> _What the exercise asks_:
Search the listing below for the string "Breakfast" and show each line that contains it.
(Dataset entries begins)
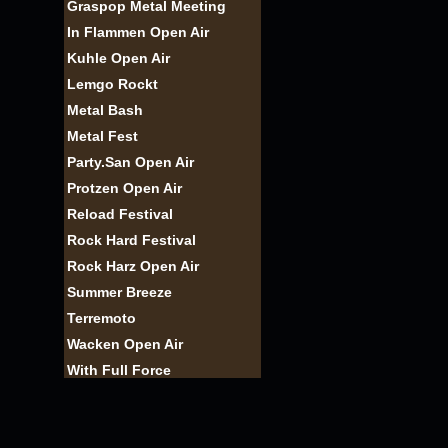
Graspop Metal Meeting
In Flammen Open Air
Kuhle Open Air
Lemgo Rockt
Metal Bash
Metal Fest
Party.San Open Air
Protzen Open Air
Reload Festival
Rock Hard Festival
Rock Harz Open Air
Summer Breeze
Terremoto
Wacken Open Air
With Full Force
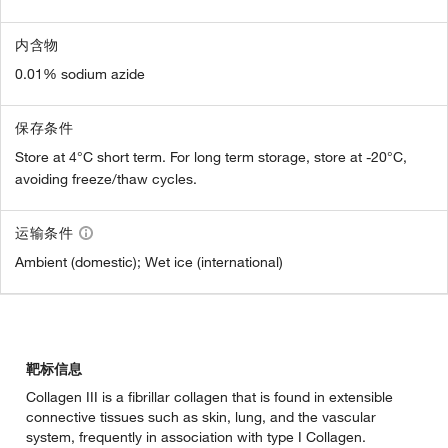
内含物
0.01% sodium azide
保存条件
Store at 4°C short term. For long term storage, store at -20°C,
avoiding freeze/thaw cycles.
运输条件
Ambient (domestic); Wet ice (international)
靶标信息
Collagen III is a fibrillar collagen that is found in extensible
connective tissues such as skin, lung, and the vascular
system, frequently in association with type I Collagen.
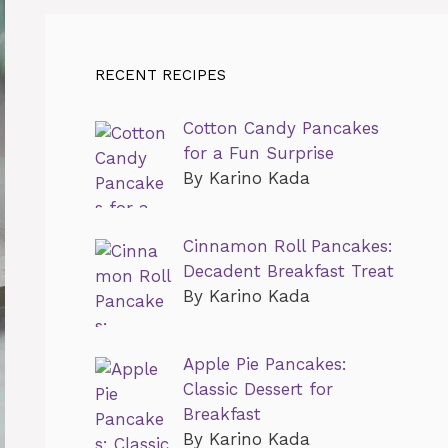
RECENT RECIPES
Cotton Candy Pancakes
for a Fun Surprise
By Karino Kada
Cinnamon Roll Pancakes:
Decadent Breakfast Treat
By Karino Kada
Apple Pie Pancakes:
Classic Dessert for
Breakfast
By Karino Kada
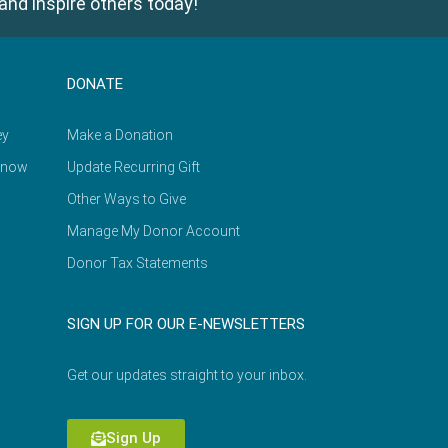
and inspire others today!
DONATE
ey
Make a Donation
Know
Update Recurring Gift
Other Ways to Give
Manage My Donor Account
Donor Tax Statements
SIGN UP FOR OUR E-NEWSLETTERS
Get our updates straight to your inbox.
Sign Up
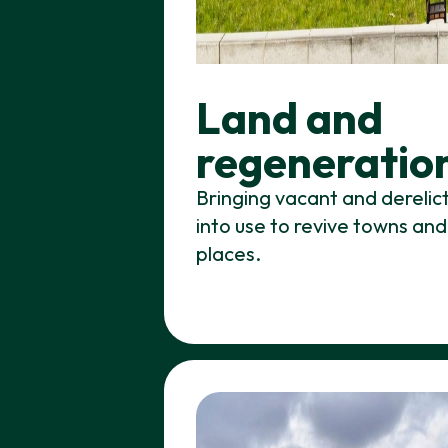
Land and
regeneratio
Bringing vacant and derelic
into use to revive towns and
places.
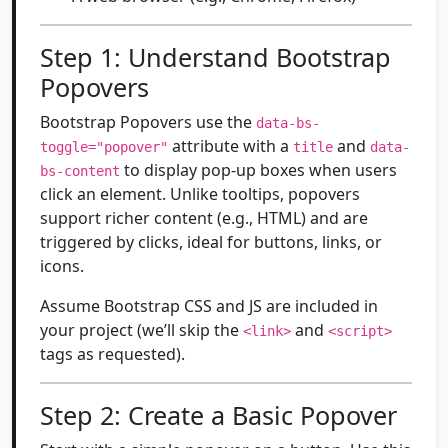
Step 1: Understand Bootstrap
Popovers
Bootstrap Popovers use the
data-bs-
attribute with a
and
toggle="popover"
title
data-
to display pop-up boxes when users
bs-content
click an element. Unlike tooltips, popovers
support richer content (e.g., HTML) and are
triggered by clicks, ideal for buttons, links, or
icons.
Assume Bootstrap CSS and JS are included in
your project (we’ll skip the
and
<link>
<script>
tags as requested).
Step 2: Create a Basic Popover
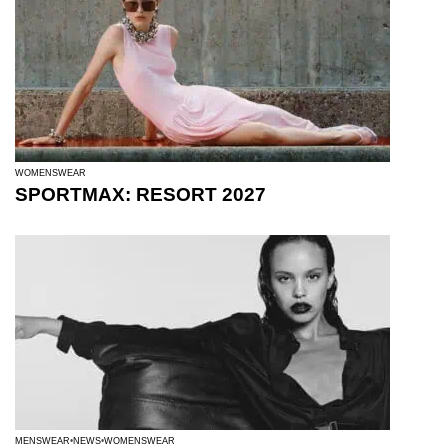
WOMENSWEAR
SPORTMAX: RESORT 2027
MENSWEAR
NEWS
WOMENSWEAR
(Dataset entries ends)
> _Exercise response_:
Decadent Breakfast Treat
Breakfast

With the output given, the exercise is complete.